- Records for the exercise:

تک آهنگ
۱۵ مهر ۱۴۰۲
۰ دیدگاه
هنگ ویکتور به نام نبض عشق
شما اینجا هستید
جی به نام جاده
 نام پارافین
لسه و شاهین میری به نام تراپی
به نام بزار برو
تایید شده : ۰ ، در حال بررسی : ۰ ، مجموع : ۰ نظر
==
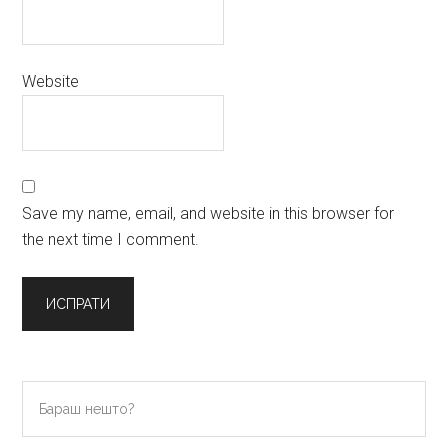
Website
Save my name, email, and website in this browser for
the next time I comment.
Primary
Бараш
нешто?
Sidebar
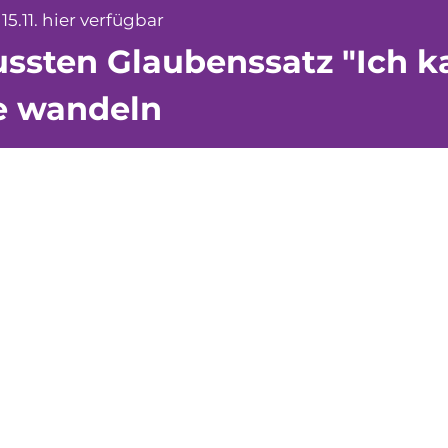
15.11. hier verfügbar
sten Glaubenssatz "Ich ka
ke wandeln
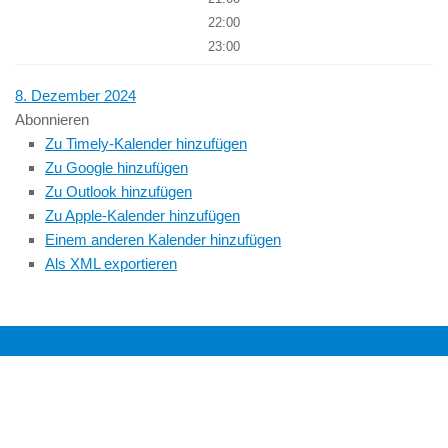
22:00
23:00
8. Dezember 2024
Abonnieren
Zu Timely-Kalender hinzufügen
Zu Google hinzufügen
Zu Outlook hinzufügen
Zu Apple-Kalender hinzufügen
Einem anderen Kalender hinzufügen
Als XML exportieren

- What is being asked: Reproduce only the lines above, starting at the line with "جی به نام جاده" and ending at the line with "تایید شده : ۰", exactly as written.

- Reply to the task:
جی به نام جاده
 نام پارافین
لسه و شاهین میری به نام تراپی
به نام بزار برو
تایید شده : ۰ ، در حال بررسی : ۰ ، مجموع : ۰ نظر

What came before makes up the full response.